Part of recovering from this injury (tibial stress syndrome) and getting back to running is a re-evaluation and fine-tuning of the shoes I’m running in. For the past five months, I’ve been running in the Brooks Adrenaline GTS 14 model. I bought them about a week after my half marathon in April and they were definitely an improvement over the every day New Balances I had been running in. Don’t get me wrong, I still really like NB, but the upgrade to Brooks for running made a big difference.
Those Brooks gave me quite a bit more support and I could certainly tell the difference. About six weeks into those new shoes, however, I got injured. I don’t believe it had anything to do with the shoes; my physical therapist is also pretty adamant that given my physiology (flat-footed, over-pronator), this injury was inevitable. The timing also meant that I only put about 90-100 miles on them before my injury, and in the past four weeks since I started running again, probably only about an additional 20. As far as shoe lifetimes go, these are still perfectly good shoes that should get me through about another 300 miles, but this injury has forced me to re-think what I’m running in.

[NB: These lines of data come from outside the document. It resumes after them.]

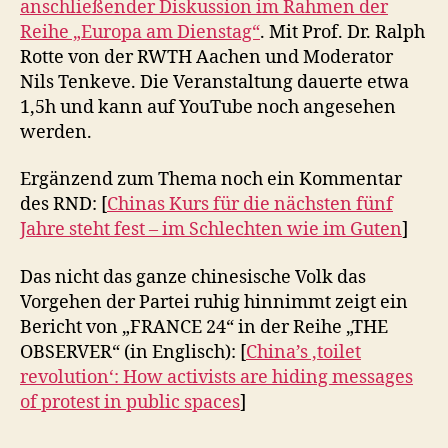
anschließender Diskussion im Rahmen der
Reihe „Europa am Dienstag“
. Mit Prof. Dr. Ralph
Rotte von der RWTH Aachen und Moderator
Nils Tenkeve. Die Veranstaltung dauerte etwa
1,5h und kann auf YouTube noch angesehen
werden.
Ergänzend zum Thema noch ein Kommentar
des RND: [
Chinas Kurs für die nächsten fünf
Jahre steht fest – im Schlechten wie im Guten
]
Das nicht das ganze chinesische Volk das
Vorgehen der Partei ruhig hinnimmt zeigt ein
Bericht von „FRANCE 24“ in der Reihe „THE
OBSERVER“ (in Englisch): [
China’s ‚toilet
revolution‘: How activists are hiding messages
of protest in public spaces
]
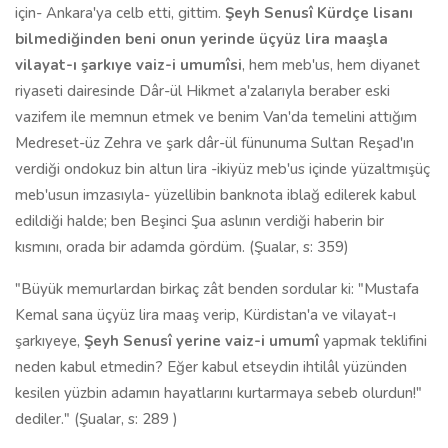
için- Ankara'ya celb etti, gittim.
Şeyh Senusî Kürdçe lisanı
bilmediğinden
beni onun yerinde üçyüz lira maaşla
vilayat-ı şarkıye vaiz-i umumîsi
, hem meb'us, hem diyanet
riyaseti dairesinde Dâr-ül Hikmet a'zalarıyla beraber eski
vazifem ile memnun etmek ve benim Van'da temelini attığım
Medreset-üz Zehra ve şark dâr-ül fünunuma Sultan Reşad'ın
verdiği ondokuz bin altun lira -ikiyüz meb'us içinde yüzaltmışüç
meb'usun imzasıyla- yüzellibin banknota iblağ edilerek kabul
edildiği halde; ben Beşinci Şua aslının verdiği haberin bir
kısmını, orada bir adamda gördüm. (Şualar, s: 359)
"Büyük memurlardan birkaç zât benden sordular ki: "Mustafa
Kemal sana üçyüz lira maaş verip, Kürdistan'a ve vilayat-ı
şarkıyeye,
Şeyh Senusî
yerine vaiz-i umumî
yapmak teklifini
neden kabul etmedin? Eğer kabul etseydin ihtilâl yüzünden
kesilen yüzbin adamın hayatlarını kurtarmaya sebeb olurdun!"
dediler." (Şualar, s: 289 )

The first step was a good insole. I bought these Montrail moldable insoles and they definitely gave me a lot more support without introducing rubbing or poking. One tip is that I had to exchange them for one size down from my shoe size so that they would fit just right.

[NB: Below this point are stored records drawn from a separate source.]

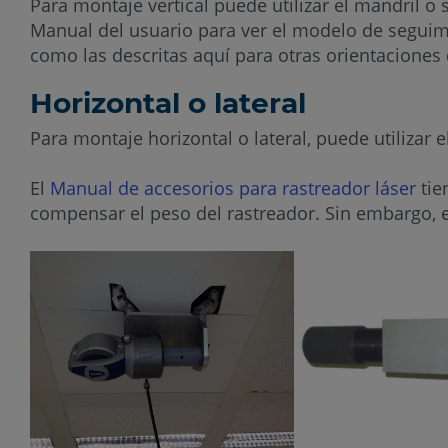
Para montaje vertical puede utilizar el mandril o 
Manual del usuario para ver el modelo de seguimi
como las descritas aquí para otras orientaciones
Horizontal o lateral
Para montaje horizontal o lateral, puede utilizar
El
Manual de accesorios para rastreador láser
tie
compensar el peso del rastreador. Sin embargo, e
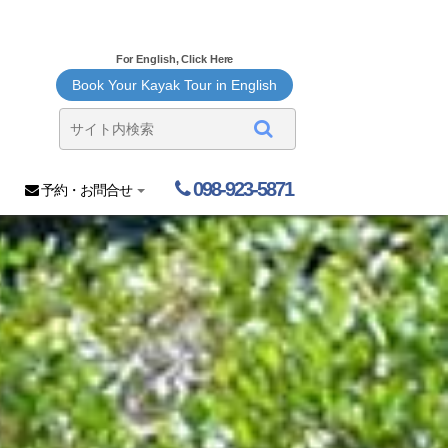
For English, Click Here
Book Your Kayak Tour in English
098-923-5871
予約・お問合せ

These have worked well and my PT approves of them, but I decided this week that I wanted to try out a full motion control shoe, just to see if it would make a difference and let me get back to running longer distance without too much pain in my leg. The Adrenalines are considered a Stability shoe, and one step up from that is Motion Control. So, to the running store I went, and after trying three different pairs from a few different brands and almost a mile total of jogging it out on the store treadmill, I walked out with a pair of Brooks Addiction 11’s. I ran in them for the first time today, with the insoles, and I am definitely a fan.
I was a little apprehensive since they appear to be a “beefy”shoe, but they are surprisingly light weight and I didn’t feel like I was clomping around at all. I did a little over 5 miles of trails in these today partly because I’m still really wary of hard surface running and also because, in a moment of insanity, I recently signed up for a trail half marathon in November. 🙂
My goal is to find a shoe I really like, that helps keep me injury free, so I can just buy a new pair each time they wear out and not have any more surprises or trial periods. I’m pleased with these and will stick with them for a while to see how they perform.

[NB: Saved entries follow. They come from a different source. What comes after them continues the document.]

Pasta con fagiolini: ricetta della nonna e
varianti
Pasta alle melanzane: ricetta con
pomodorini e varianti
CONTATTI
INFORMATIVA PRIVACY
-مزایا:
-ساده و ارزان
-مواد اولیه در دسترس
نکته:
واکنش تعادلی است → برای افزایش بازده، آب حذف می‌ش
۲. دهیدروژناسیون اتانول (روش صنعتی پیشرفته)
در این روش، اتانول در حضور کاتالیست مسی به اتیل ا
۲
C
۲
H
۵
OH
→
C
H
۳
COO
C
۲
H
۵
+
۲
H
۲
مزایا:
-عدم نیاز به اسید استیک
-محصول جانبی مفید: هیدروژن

I no longer consider myself a rookie runner, but in a lot of ways, I’m definitely still a newbie. This whole journey to the right shoe and how to keep myself injury free is just part of that. I’m feeling very positive about my 15K race on October 5th and yes, even about the trail half marathon on November 8th! I’m just so stinking happy to be running again!!!!!
My other focus in these coming months is fine-tuning race/running fuel strategies. I’ll write another post about it, but I’m considering either going entirely with homemade options, or at least 50/50 with store-bought gels. There are some really amazing vegan/vegetarian recipes out there for “energy ball” type goodies that frankly just sound way more amazing than gels. I’m not sure they will be as easy to consume and digest though, so let the trial and error begin!
And finally, vegetarianism is still going strong. I’m going to focus on whether I seem to recover from exercise and longer runs quicker, as pretty much every veg/vegan runner claims. That would be helpful since I would still like to get to a place where my weekly mileage is more in the 20-25 range once I’m fully recovered from this injury.
I stumbled onto some vegan “ice cream” at Sprouts yesterday. Even if you’re not vegan, I recommend this stuff simply because they had some really unique and tantalizing flavors and honestly, it’s just as rich and creamy (and bad for you) as the real stuff!